TASK: Could you reproduce, word for word, everything below from the line containing "转生证明」。组建5人固定队完成「沙巴克密道」任务，额外获得30" down to the line containing "independientemente que no exista una orden", with both of those lines included and no others?

INPUT RECORDS:
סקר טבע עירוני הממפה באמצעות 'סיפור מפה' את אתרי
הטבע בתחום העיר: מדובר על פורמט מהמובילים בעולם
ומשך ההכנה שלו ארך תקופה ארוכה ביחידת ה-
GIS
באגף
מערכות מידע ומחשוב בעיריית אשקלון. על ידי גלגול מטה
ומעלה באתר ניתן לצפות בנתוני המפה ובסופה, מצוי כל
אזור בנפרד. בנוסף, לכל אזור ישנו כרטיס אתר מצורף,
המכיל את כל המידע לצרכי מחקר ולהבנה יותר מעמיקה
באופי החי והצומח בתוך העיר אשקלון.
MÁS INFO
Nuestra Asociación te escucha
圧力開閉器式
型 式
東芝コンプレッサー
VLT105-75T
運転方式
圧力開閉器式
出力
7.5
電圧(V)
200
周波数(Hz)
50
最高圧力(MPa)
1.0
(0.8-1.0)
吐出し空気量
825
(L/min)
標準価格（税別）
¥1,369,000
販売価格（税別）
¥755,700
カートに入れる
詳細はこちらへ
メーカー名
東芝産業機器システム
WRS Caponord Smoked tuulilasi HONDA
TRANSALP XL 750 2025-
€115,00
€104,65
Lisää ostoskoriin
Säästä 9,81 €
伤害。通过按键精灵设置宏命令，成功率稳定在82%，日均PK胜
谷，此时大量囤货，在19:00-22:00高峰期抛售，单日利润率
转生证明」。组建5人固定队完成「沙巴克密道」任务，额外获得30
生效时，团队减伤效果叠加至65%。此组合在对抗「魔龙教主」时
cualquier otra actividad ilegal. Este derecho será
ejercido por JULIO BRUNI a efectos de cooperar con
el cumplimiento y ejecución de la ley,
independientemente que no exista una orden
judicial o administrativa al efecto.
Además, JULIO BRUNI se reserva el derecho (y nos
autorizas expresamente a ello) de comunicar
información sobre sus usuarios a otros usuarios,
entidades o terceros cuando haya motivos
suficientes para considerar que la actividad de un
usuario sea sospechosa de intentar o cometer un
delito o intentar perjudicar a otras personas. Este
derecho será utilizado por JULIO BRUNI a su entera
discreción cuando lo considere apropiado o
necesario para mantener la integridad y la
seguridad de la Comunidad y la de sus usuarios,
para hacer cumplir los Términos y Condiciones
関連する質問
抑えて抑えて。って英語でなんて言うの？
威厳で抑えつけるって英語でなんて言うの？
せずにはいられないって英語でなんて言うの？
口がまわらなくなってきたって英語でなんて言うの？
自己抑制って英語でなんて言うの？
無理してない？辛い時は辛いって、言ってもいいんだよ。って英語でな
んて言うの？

==

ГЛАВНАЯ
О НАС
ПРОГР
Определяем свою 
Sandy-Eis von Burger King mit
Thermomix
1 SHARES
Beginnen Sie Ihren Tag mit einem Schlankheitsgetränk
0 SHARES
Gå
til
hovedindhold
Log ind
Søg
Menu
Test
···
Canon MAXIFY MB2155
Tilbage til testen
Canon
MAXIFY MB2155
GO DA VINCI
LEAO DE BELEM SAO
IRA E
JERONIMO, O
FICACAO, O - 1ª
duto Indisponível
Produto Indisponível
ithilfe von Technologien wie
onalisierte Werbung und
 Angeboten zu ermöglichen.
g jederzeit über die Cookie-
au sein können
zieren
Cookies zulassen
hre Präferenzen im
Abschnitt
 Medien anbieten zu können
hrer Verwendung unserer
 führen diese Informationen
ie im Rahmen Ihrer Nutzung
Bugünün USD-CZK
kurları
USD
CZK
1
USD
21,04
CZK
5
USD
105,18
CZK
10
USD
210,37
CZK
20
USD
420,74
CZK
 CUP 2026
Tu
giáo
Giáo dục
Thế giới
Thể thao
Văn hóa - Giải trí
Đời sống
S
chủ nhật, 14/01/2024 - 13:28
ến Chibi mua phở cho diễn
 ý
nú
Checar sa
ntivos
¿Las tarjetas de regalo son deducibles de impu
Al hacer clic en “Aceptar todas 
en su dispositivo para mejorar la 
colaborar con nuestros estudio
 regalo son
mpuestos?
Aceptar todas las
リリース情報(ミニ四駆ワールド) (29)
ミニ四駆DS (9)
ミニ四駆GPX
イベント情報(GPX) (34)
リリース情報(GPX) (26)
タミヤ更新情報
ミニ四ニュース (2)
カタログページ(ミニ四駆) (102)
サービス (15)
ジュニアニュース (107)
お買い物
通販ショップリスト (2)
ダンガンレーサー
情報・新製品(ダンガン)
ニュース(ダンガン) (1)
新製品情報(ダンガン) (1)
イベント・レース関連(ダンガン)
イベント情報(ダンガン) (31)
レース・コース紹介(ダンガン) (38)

==

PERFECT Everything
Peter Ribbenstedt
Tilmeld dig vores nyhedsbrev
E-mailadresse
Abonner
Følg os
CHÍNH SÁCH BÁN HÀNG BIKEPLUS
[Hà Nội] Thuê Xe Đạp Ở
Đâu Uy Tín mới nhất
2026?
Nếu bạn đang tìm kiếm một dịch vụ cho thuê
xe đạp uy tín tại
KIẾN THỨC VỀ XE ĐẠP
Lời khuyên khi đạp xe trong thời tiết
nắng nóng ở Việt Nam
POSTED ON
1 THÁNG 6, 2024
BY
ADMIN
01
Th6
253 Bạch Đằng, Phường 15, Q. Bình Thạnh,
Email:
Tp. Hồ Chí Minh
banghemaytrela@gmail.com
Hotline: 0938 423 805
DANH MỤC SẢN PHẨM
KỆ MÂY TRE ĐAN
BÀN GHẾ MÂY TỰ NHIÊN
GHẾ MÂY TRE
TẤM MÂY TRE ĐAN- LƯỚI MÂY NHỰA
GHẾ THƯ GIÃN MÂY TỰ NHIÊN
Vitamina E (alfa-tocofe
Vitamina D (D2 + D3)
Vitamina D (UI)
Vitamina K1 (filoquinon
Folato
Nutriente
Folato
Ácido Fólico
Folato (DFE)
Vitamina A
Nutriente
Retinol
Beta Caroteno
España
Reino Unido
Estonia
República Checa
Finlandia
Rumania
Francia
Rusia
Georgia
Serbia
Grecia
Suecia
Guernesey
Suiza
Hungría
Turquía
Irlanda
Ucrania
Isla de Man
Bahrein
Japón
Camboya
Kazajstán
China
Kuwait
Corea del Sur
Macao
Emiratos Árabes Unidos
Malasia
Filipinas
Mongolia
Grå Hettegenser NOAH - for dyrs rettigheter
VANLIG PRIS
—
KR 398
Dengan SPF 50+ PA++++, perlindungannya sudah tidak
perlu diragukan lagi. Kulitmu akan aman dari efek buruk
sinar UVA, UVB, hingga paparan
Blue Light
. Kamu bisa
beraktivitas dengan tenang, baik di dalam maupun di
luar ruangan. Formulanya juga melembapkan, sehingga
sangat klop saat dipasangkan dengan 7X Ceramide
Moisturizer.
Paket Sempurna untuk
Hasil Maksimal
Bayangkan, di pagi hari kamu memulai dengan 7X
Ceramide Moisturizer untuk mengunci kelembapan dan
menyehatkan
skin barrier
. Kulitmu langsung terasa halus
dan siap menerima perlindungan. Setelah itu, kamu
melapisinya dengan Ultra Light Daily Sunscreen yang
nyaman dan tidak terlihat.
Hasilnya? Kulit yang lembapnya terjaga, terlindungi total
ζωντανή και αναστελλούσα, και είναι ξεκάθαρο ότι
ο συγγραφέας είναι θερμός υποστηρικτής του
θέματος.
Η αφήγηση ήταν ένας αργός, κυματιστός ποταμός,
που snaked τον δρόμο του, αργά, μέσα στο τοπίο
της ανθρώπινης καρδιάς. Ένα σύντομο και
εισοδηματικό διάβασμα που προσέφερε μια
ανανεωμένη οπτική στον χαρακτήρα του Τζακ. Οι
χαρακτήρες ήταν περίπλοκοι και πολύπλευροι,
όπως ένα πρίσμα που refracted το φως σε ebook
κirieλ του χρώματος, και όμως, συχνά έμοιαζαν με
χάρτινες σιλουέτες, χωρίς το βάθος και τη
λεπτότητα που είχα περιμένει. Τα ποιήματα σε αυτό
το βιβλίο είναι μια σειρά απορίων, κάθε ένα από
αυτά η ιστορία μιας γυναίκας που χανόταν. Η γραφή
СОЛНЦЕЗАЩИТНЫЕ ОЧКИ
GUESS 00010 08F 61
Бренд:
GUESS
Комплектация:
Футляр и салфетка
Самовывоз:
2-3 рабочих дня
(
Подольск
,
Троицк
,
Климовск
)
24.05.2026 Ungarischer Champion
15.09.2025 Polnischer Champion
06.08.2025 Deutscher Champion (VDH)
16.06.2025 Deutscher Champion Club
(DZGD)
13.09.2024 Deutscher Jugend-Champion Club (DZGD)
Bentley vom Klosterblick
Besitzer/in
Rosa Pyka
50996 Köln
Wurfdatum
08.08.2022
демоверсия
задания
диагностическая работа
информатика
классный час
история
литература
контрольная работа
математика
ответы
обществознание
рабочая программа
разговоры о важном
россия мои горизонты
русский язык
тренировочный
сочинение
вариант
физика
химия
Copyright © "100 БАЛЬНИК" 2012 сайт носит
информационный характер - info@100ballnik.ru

ANSWER SECTION:
转生证明」。组建5人固定队完成「沙巴克密道」任务，额外获得30
生效时，团队减伤效果叠加至65%。此组合在对抗「魔龙教主」时
cualquier otra actividad ilegal. Este derecho será
ejercido por JULIO BRUNI a efectos de cooperar con
el cumplimiento y ejecución de la ley,
independientemente que no exista una orden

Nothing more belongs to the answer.